Menurut Nurul, berdasarkan daerah tempat tinggal, pada periode September 2022 - Maret 2023, jumlah penduduk miskin di daerah perkotaan berkurang sebanyak 26,4 ribu jiwa.
"Sedangkan di perdesaan justru bertambah sebanyak empat ribu jiwa, dengan persentase penduduk miskin di daerah perkotaan mengalami penurunan sebesar 0,40 poin sementara di perdesaan mengalami peningkatan sebesar 0,07 poin," urainya.
Nurul menyebut beberapa faktor yang menyebabkan tingkat kemiskinan di Sumut turun adalah perekonomian triwulan I 2023 yang tumbuh sebesar 4,87 persen.

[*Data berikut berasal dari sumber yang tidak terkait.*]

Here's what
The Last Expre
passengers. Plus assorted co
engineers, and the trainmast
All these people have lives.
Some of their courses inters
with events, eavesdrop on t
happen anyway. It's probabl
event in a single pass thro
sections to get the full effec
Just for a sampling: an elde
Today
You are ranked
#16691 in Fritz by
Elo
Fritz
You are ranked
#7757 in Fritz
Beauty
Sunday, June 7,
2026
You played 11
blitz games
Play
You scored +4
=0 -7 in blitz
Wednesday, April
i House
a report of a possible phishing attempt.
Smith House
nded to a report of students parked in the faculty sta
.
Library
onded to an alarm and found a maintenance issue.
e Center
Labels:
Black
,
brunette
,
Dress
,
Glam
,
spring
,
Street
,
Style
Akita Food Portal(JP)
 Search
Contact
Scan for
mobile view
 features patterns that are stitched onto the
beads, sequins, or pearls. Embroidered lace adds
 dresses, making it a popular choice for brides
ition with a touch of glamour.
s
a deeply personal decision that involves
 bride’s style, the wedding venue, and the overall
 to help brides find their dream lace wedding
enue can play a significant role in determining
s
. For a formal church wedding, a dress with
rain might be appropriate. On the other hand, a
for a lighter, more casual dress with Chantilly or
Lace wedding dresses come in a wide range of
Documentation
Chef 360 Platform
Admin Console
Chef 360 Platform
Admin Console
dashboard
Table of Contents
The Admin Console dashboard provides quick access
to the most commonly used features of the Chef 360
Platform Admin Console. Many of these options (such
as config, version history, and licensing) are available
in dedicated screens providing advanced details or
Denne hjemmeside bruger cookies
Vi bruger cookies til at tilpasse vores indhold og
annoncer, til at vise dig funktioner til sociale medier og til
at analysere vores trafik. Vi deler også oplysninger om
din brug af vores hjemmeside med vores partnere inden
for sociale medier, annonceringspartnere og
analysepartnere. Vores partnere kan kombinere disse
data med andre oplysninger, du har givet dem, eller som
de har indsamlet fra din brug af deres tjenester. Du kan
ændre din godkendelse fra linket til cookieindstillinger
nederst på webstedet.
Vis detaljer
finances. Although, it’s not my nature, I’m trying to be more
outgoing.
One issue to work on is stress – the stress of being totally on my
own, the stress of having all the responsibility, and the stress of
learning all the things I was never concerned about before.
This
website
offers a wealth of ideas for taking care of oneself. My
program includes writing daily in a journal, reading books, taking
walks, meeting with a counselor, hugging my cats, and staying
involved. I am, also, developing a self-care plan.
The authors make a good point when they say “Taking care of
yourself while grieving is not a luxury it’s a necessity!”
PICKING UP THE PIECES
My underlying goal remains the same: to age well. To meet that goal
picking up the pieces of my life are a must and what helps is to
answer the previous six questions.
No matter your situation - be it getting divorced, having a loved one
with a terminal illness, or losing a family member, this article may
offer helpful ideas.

Selain itu, penurunan kemiskinan juga didorong oleh tingkat pengangguran yang berkurang di daerah tersebut.
"Tingkat Pengangguran Terbuka (TPT) Februari 2023 sebesar 5,24 persen atau turun sebesar 0,17 persen poin dibandingkan Agustus 2022 (6,16 persen). TPT perkotaan menurun dari 8,67 persen Agustus 2022 menjadi 6,78 persen pada Februari 2023. TPT perdesaan meningkat dari 3,11 persen pada Agustus 2022 menjadi 3,44 persen pada Februari 2023.

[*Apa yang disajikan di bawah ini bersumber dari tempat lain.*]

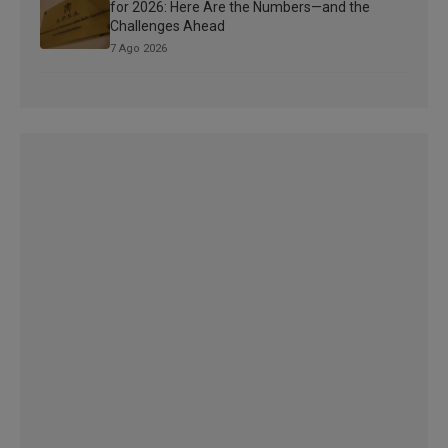
for 2026: Here Are the Numbers—and the
Challenges Ahead
7 Ago 2026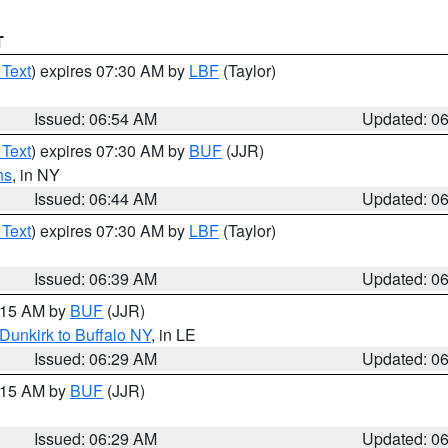
T
 Text
) expires 07:30 AM by
LBF
(Taylor)
Issued: 06:54 AM
Updated: 0
 Text
) expires 07:30 AM by
BUF
(JJR)
ns
, in NY
Issued: 06:44 AM
Updated: 0
 Text
) expires 07:30 AM by
LBF
(Taylor)
Issued: 06:39 AM
Updated: 0
7:15 AM by
BUF
(JJR)
Dunkirk to Buffalo NY
, in LE
Issued: 06:29 AM
Updated: 0
7:15 AM by
BUF
(JJR)
Issued: 06:29 AM
Updated: 0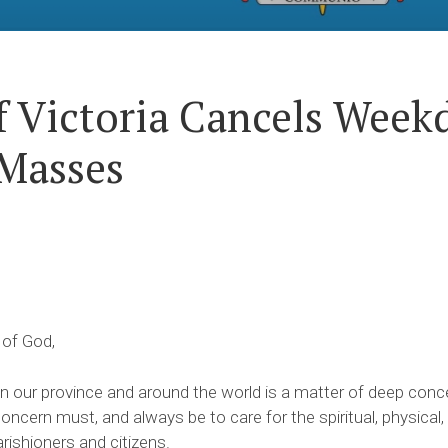
f Victoria Cancels Week
Masses
 of God,
 our province and around the world is a matter of deep conce
ncern must, and always be to care for the spiritual, physical
arishioners and citizens.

Kemudian, lanjut Nurul, membaiknya kondisi ketenagakerjaan yang juga tercermin dari peningkatan proporsi pekerja formal juga menjadi pendorong menurunnya tingkat kemiskinan di Sumatera Utara. Tren pekerja formal meningkat dari 40,93 persen menjadi 42,38 persen pada Februari 2023.

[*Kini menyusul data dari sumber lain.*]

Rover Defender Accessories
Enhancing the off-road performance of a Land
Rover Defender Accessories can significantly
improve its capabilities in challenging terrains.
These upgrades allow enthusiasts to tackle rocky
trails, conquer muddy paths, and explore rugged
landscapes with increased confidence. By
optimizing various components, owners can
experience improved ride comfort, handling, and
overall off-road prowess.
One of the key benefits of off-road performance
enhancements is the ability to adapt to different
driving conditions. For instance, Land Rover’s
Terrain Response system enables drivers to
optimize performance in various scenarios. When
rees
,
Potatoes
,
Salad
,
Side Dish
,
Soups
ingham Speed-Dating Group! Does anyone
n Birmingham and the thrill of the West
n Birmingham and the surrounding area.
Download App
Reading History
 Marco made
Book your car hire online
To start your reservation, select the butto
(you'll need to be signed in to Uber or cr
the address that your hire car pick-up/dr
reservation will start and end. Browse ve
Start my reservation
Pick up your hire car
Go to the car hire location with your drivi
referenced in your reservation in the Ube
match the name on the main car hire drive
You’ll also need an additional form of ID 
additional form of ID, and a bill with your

"Jika dilihat berdasarkan wilayah, pekerja formal perkotaan meningkat 46,25 persen pada Agustus 2022 menjadi 54,42 persen pada Februari 2023. Sedangkan pekerja formal di perdesaan menurun 32,94 persen pada Agustus 2022 menjadi 28,88 persen pada Februari 2023. Lalu Nilai Tukar Petani (NTP) secara umum meningkat di Maret 2023 yakni sebesar 127,40," pungkasnya.
[Gambas:Video CNN]
Label:capital303、tokeqq、angka jitu ini hari
Terkait:situs gacor slot online、cara menghasilkan uang dalam waktu singkat、mega gacor slot login、silverbola slot、cara kredit barang di shopee dengan kredivo、arenaslot99、persyaratan cicil hp、bimaslot、server thailand.com、slot gacor maxwin 4d
bab terbaru:meningkatkan limit kredivo(2024-07-12)
Perbarui waktu:2024-07-12
《erek19》Semua konten berasal dari Internet atau diunggah oleh netizen,situs togel yang ada bonus new memberHanya promosikan novel karya penulis asli. Semua teman buku dipersilakan untuk mendukung dan mengumpulkan《erek19》bab terbaru。